*Work to be completed*. A single number is the whole answer: the tally of lines in the data below that include the word "области".

*Source records*.
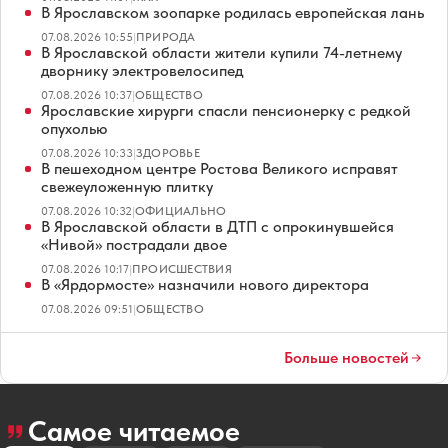
В Ярославском зоопарке родилась европейская лань
07.08.2026 10:55
|
ПРИРОДА
В Ярославской области жители купили 74-летнему
дворнику электровелосипед
07.08.2026 10:37
|
ОБЩЕСТВО
Ярославские хирурги спасли пенсионерку с редкой
опухолью
07.08.2026 10:33
|
ЗДОРОВЬЕ
В пешеходном центре Ростова Великого исправят
свежеуложенную плитку
07.08.2026 10:32
|
ОФИЦИАЛЬНО
В Ярославской области в ДТП с опрокинувшейся
«Нивой» пострадали двое
07.08.2026 10:17
|
ПРОИСШЕСТВИЯ
В «Ярдормосте» назначили нового директора
07.08.2026 09:51
|
ОБЩЕСТВО
Больше новостей
Самое читаемое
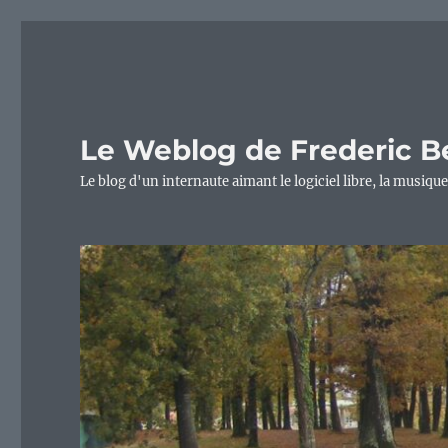
Le Weblog de Frederic B
Le blog d'un internaute aimant le logiciel libre, la musique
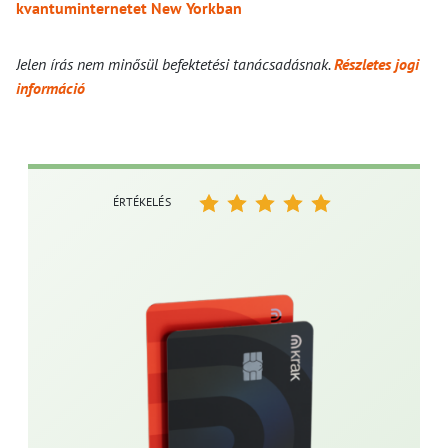
kvantuminternetet New Yorkban
Jelen írás nem minősül befektetési tanácsadásnak.
Részletes jogi
információ
ÉRTÉKELÉS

*Exercise output*. 2